== Segment start ==
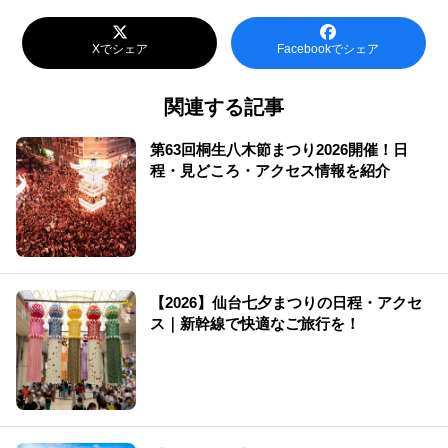
Xでシェア
Facebookでシェア
関連する記事
第63回桐生八木節まつり2026開催！日
程・見どころ・アクセス情報を紹介
【2026】仙台七夕まつりの日程・アクセ
ス｜新幹線で快適なご旅行を！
== Segment end ==
* **The problem**: Each entry above must come back exactly as written. Drop the images.

* **Response**:
Xでシェア
Facebookでシェア
関連する記事
第63回桐生八木節まつり2026開催！日
程・見どころ・アクセス情報を紹介
【2026】仙台七夕まつりの日程・アクセ
ス｜新幹線で快適なご旅行を！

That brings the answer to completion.